Podiumsdiskussion zum Thema: Migration, Integration und Teilhabe
Montag, 06. März 2017 I 18:00 Uhr
„Vielfalt schätzen - Rassismus ächten“
Ohne kulturelle und religiöse Vielfalt ist Deutschland heute nicht mehr denkbar: Aus Zuwanderern werden deutsche Staatsbürger, verschiedene Kulturen und Religionen leben in direkter Nachbarschaft und sind für ihre Zukunft aufeinander angewiesen. Die Globalisierung ist kein abstraktes Phänomen mehr. Sie ist bei uns vor Ort angekommen.

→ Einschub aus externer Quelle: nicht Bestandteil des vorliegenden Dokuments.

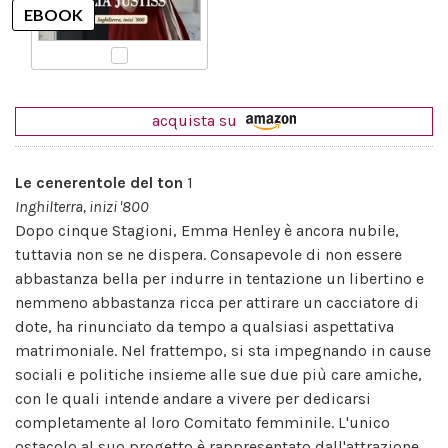
acquista su
Le cenerentole del ton
1
Inghilterra, inizi '800
Dopo cinque Stagioni, Emma Henley è ancora nubile,
tuttavia non se ne dispera. Consapevole di non essere
abbastanza bella per indurre in tentazione un libertino e
nemmeno abbastanza ricca per attirare un cacciatore di
dote, ha rinunciato da tempo a qualsiasi aspettativa
matrimoniale. Nel frattempo, si sta impegnando in cause
sociali e politiche insieme alle sue due più care amiche,
con le quali intende andare a vivere per dedicarsi
completamente al loro Comitato femminile. L'unico
ostacolo al suo progetto è rappresentato dall'attrazione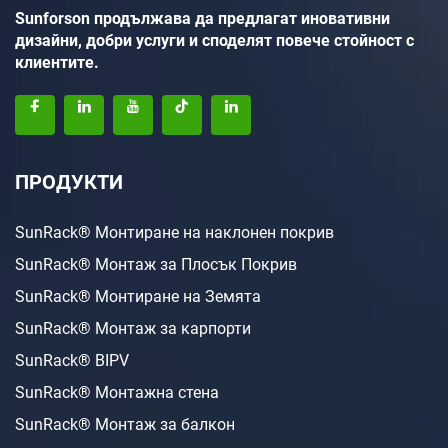
Sunforson продължава да предлагат иновативни
дизайни, добри услуги и споделят повече стойност с
клиентите.
ПРОДУКТИ
SunRack® Монтиране на наклонен покрив
SunRack® Монтаж за Плосък Покрив
SunRack® Монтиране на Земята
SunRack® Монтаж за карпорти
SunRack® BIPV
SunRack® Монтажна стена
SunRack® Монтаж за балкон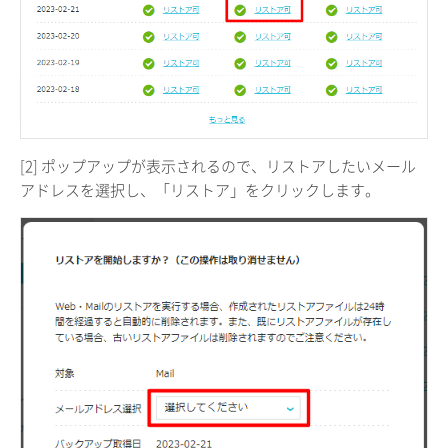
[2] ポップアップが表示されるので、リストアしたいメール
アドレスを選択し、「リストア」をクリックします。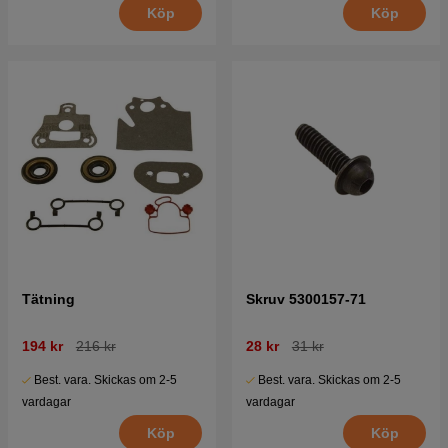
Köp
Köp
Tätning
Skruv 5300157-71
194 kr
216 kr
28 kr
31 kr
Best. vara. Skickas om 2-5
Best. vara. Skickas om 2-5
vardagar
vardagar
Köp
Köp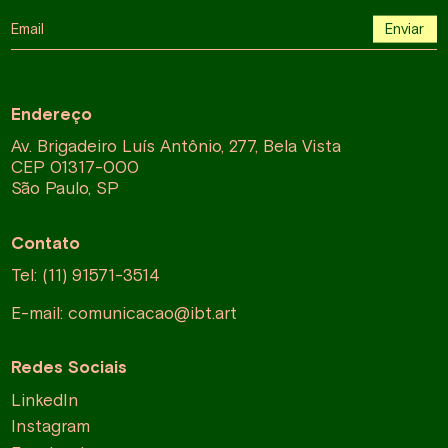
Email
Enviar
Endereço
Av. Brigadeiro Luís Antônio, 277, Bela Vista
CEP 01317-000
São Paulo, SP
Contato
Tel: (11) 91571-3514
E-mail:
comunicacao@ibt.art
Redes Sociais
LinkedIn
Instagram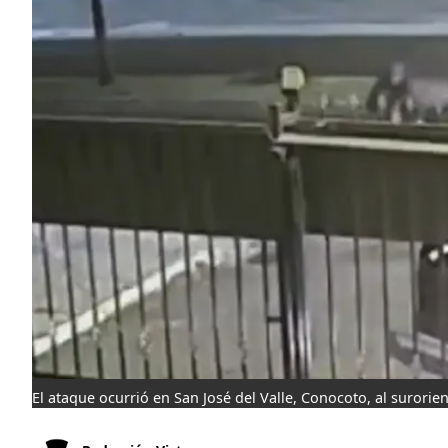
El ataque ocurrió en San José del Valle, Conocoto, al surorie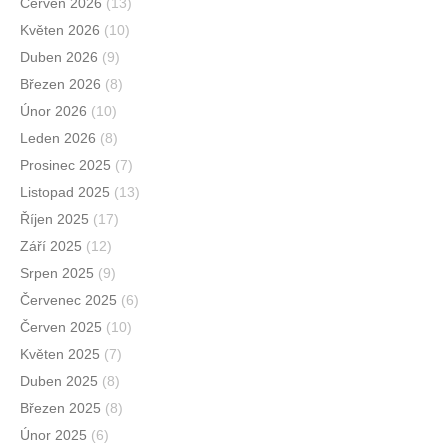
Červen 2026
(13)
Květen 2026
(10)
Duben 2026
(9)
Březen 2026
(8)
Únor 2026
(10)
Leden 2026
(8)
Prosinec 2025
(7)
Listopad 2025
(13)
Říjen 2025
(17)
Září 2025
(12)
Srpen 2025
(9)
Červenec 2025
(6)
Červen 2025
(10)
Květen 2025
(7)
Duben 2025
(8)
Březen 2025
(8)
Únor 2025
(6)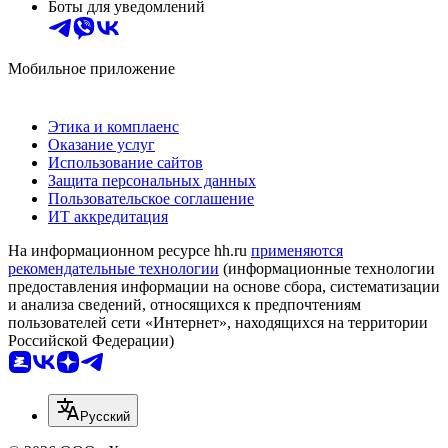
Боты для уведомлений
Мобильное приложение
Этика и комплаенс
Оказание услуг
Использование сайтов
Защита персональных данных
Пользовательское соглашение
ИТ аккредитация
На информационном ресурсе hh.ru
применяются
рекомендательные технологии
(информационные технологии
предоставления информации на основе сбора, систематизации
и анализа сведений, относящихся к предпочтениям
пользователей сети «Интернет», находящихся на территории
Российской Федерации)
Русский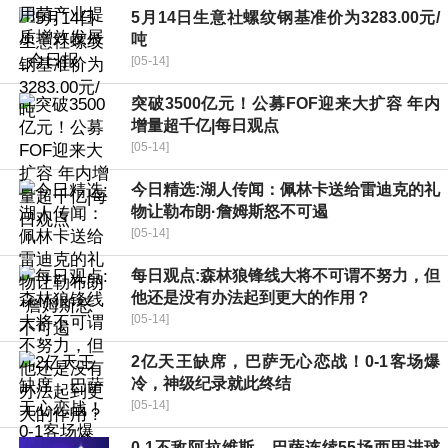
5月14日生意社螺纹钢基准价为3283.00元/
吨
[05-14]
突破3500亿元！公募FOF迎来大扩容 年内
增量超千亿|每日观点
[05-14]
今日精选:湖人传闻：佩林卡送给雷迪克的礼
物让勒布朗·詹姆斯怒不可遏
[05-14]
每日观点:森林狼锋线大将不可谓不努力，但
他还是没有办法起到更大的作用？
[05-14]
2亿天王缺席，巴萨无心恋战！0-1客场爆
冷，神级纪录就此终结
[05-14]
0-1不敌阿拉维斯，巴萨连续55场西甲进球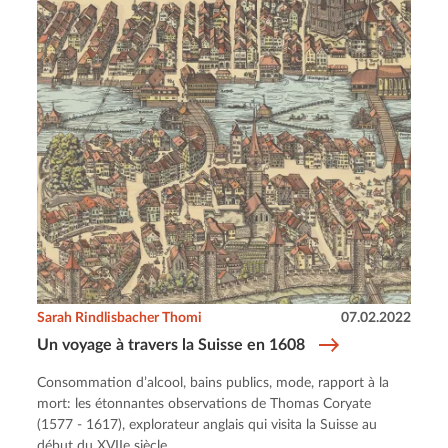
Sarah Rindlisbacher Thomi
07.02.2022
Un voyage à travers la Suisse en 1608
Consommation d’alcool, bains publics, mode, rapport à la
mort: les étonnantes observations de Thomas Coryate
(1577 - 1617), explorateur anglais qui visita la Suisse au
début du XVIIe siècle.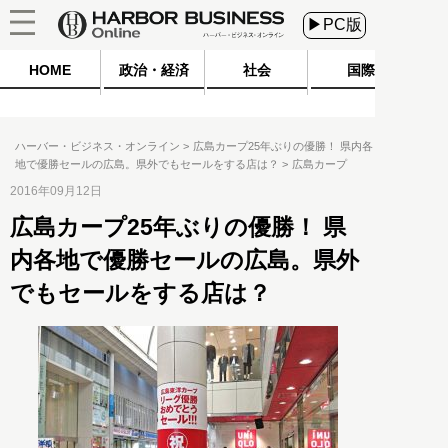
▶PC版
HOME
政治・経済
社会
国際
ハーバー・ビジネス・オンライン
広島カープ25年ぶりの優勝！ 県内各
地で優勝セールの広島。県外でもセールをする店は？
広島カープ
2016年09月12日
広島カープ25年ぶりの優勝！ 県
内各地で優勝セールの広島。県外
でもセールをする店は？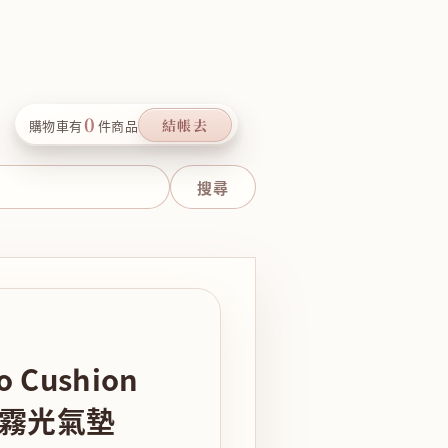
0
結帳去
購物車有
件商品
 Cushion
輕霧光氣墊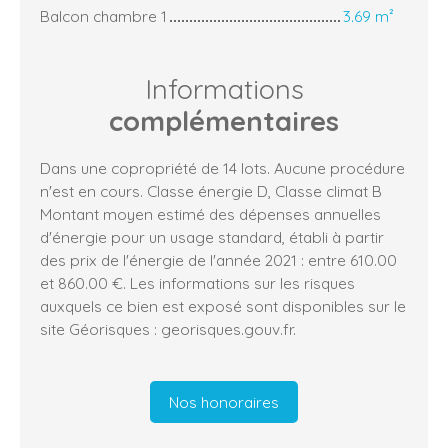
Balcon chambre 1
3.69 m²
Informations
complémentaires
Dans une copropriété de 14 lots. Aucune procédure
n'est en cours. Classe énergie D, Classe climat B
Montant moyen estimé des dépenses annuelles
d'énergie pour un usage standard, établi à partir
des prix de l'énergie de l'année 2021 : entre 610.00
et 860.00 €. Les informations sur les risques
auxquels ce bien est exposé sont disponibles sur le
site Géorisques : georisques.gouv.fr.
Nos honoraires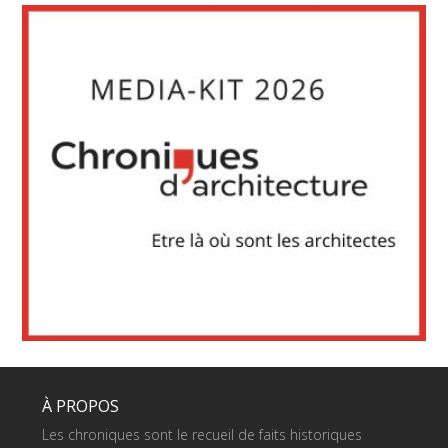
À PROPOS
Les chroniques sont le recueil de faits historiques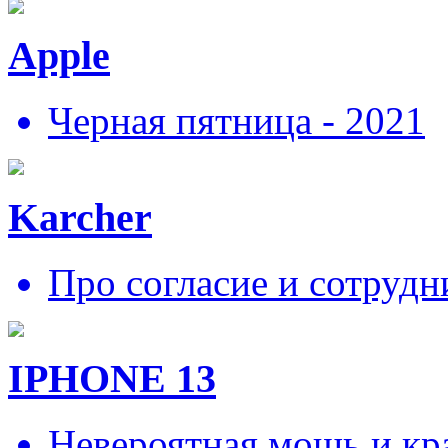
Apple
Черная пятница - 2021
Karcher
Про согласие и сотрудн
IPHONE 13
Невероятная мощь и кра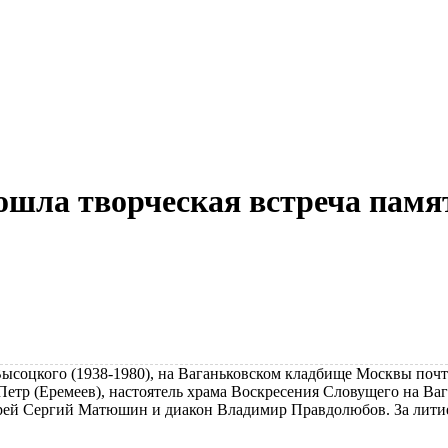
ошла творческая встреча пам
Высоцкого (1938-1980), на Ваганьковском кладбище Москвы почт
етр (Еремеев), настоятель храма Воскресения Словущего на Ва
ерей Сергий Матюшин и диакон Владимир Правдолюбов. За литие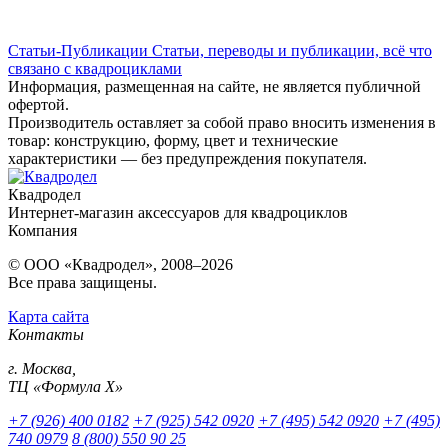
Статьи-Публикации
Статьи, переводы и публикации, всё что
связано с квадроциклами
Информация, размещенная на сайте, не является публичной
офертой.
Производитель оставляет за собой право вносить изменения в
товар: конструкцию, форму, цвет и технические
характеристики — без предупреждения покупателя.
Квадродел
Интернет-магазин аксессуаров для квадроциклов
Компания
© ООО «Квадродел», 2008–2026
Все права защищены.
Карта сайта
Контакты
г. Москва,
ТЦ «Формула Х»
+7 (926) 400 0182
+7 (925) 542 0920
+7 (495) 542 0920
+7 (495)
740 0979
8 (800) 550 90 25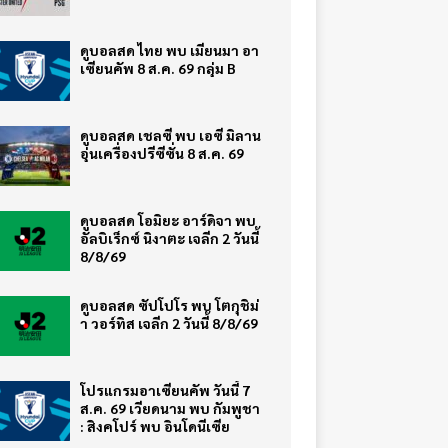
ดูบอลสด ไทย พบ เมียนมา อา
เซียนคัพ 8 ส.ค. 69 กลุ่ม B
ดูบอลสด เชลซี พบ เอซี มิลาน
อุ่นเครื่องปรีซีซั่น 8 ส.ค. 69
ดูบอลสด โอมิยะ อาร์ดิจา พบ
อัลบิเร็กซ์ นิงาตะ เจลีก 2 วันนี้
8/8/69
ดูบอลสด ซัปโปโร พบ โตกุชิม่
า วอร์ทิส เจลีก 2 วันนี้ 8/8/69
โปรแกรมอาเซียนคัพ วันนี้ 7
ส.ค. 69 เวียดนาม พบ กัมพูชา
: สิงคโปร์ พบ อินโดนีเซีย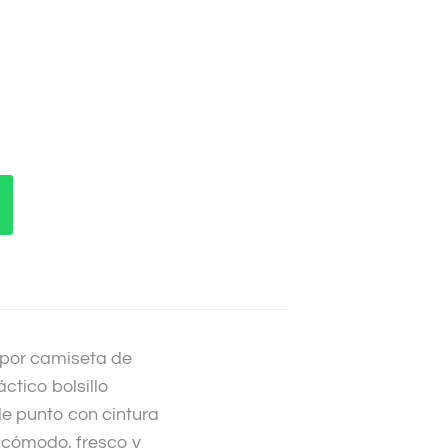
o por camiseta de
ctico bolsillo
e punto con cintura
ok cómodo, fresco y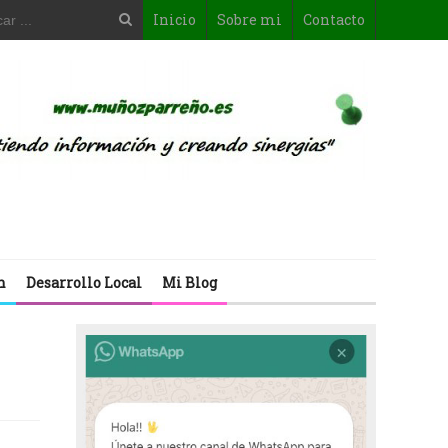
Inicio
Sobre mi
Contacto
n
Desarrollo Local
Mi Blog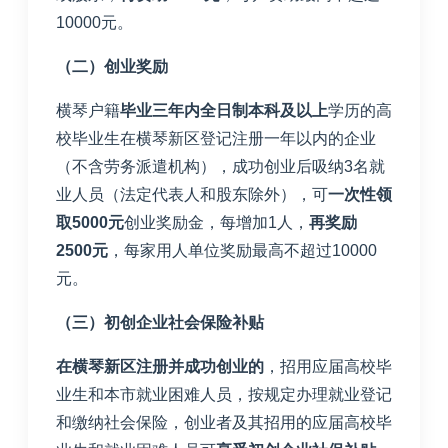
10000
元。
（二）创业奖励
横琴户籍
毕业三年内全日制本科及以上
学历的高
校毕业生在横琴新区登记注册一年以内的企业
（不含劳务派遣机构），成功创业后吸纳
3
名就
业人员（法定代表人和股东除外），可
一次性领
取
5000
元
创业奖励金，每增加
1
人，
再奖励
2500
元
，每家用人单位奖励最高不超过
10000
元。
（三）初创企业社会保险补贴
在横琴新区注册并成功创业的
，招用应届高校毕
业生和本市就业困难人员，按规定办理就业登记
和缴纳社会保险，创业者及其招用的应届高校毕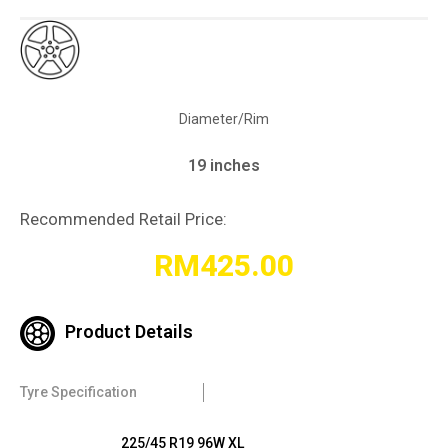
Diameter/Rim
19 inches
Recommended Retail Price:
RM
425.00
Product Details
Tyre Specification
225/45 R19 96W XL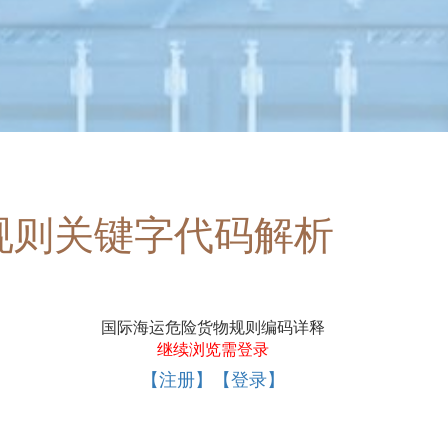
规则关键字代码解析
国际海运危险货物规则编码详释
继续浏览需登录
【注册】【登录】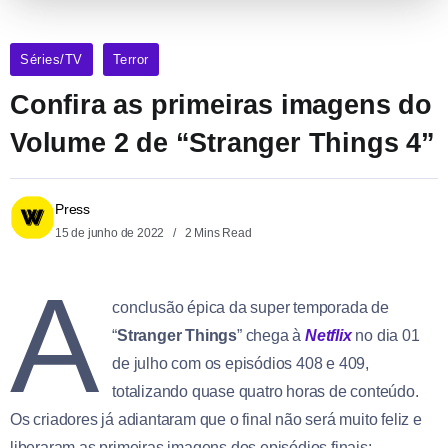
Séries/TV
Terror
Confira as primeiras imagens do
Volume 2 de “Stranger Things 4”
Press
15 de junho de 2022
2 Mins Read
A
conclusão épica da super temporada de
“
Stranger Things
” chega à
Netflix
no dia 01
de julho com os episódios 408 e 409,
totalizando quase quatro horas de conteúdo.
Os criadores já adiantaram que o final não será muito feliz e
liberaram as primeiras imagens dos episódios finais: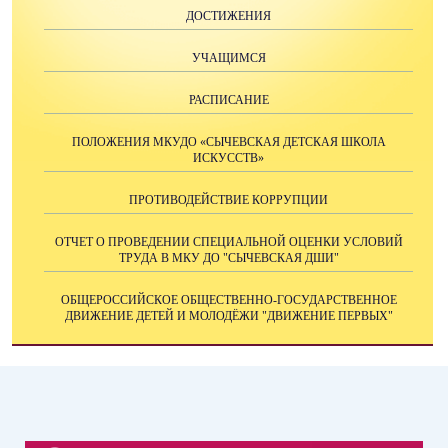
ДОСТИЖЕНИЯ
УЧАЩИМСЯ
РАСПИСАНИЕ
ПОЛОЖЕНИЯ МКУДО «СЫЧЕВСКАЯ ДЕТСКАЯ ШКОЛА
ИСКУССТВ»
ПРОТИВОДЕЙСТВИЕ КОРРУПЦИИ
ОТЧЕТ О ПРОВЕДЕНИИ СПЕЦИАЛЬНОЙ ОЦЕНКИ УСЛОВИЙ
ТРУДА В МКУ ДО "СЫЧЕВСКАЯ ДШИ"
ОБЩЕРОССИЙСКОЕ ОБЩЕСТВЕННО-ГОСУДАРСТВЕННОЕ
ДВИЖЕНИЕ ДЕТЕЙ И МОЛОДЁЖИ "ДВИЖЕНИЕ ПЕРВЫХ"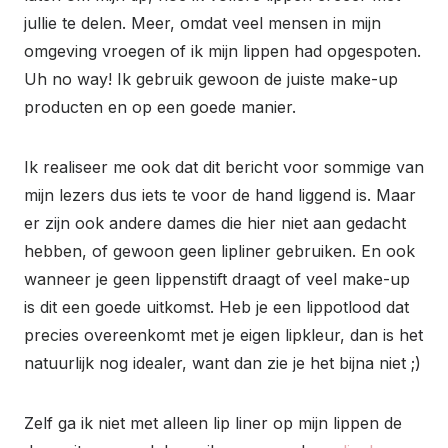
jullie te delen. Meer, omdat veel mensen in mijn
omgeving vroegen of ik mijn lippen had opgespoten.
Uh no way! Ik gebruik gewoon de juiste make-up
producten en op een goede manier.
Ik realiseer me ook dat dit bericht voor sommige van
mijn lezers dus iets te voor de hand liggend is. Maar
er zijn ook andere dames die hier niet aan gedacht
hebben, of gewoon geen lipliner gebruiken. En ook
wanneer je geen lippenstift draagt of veel make-up
is dit een goede uitkomst. Heb je een lippotlood dat
precies overeenkomt met je eigen lipkleur, dan is het
natuurlijk nog idealer, want dan zie je het bijna niet ;)
Zelf ga ik niet met alleen lip liner op mijn lippen de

Im Rahmen der Kampagne „Vielfalt schätzen - Rassismus ächten“ und 5 Jahre nach dem Teilhabe- und Integrationsgesetz in Nordrhein-Westfalen hatte der Integrationsrat der Kreistadt Unna in Kooperation mit dem Kultur- und Kommunikationszentrum Lindenbrauerei Unna die Politiker:
Hartmut Ganzke, MdL SPD »Bianca Dausend, CDU » Herbert Goldmann MdL, BÜNDNIS 90/DIE GRÜNEN » Susanne Schneider MdL, FDP » Hanns-Jörg Rohwedder MdL PIRATENPARTEI » und Walter Wendt-Kleinberg, DIE LINKE, eingeladen.
Moderiert wurde der Abend von der Bereichsleiterin Weiter- und Fortbildung Rita Weißenberg und der Vorsitzenden des Integrationsrates Ksenija Sakelšek und durch eine Band musikalisch eingestimmt.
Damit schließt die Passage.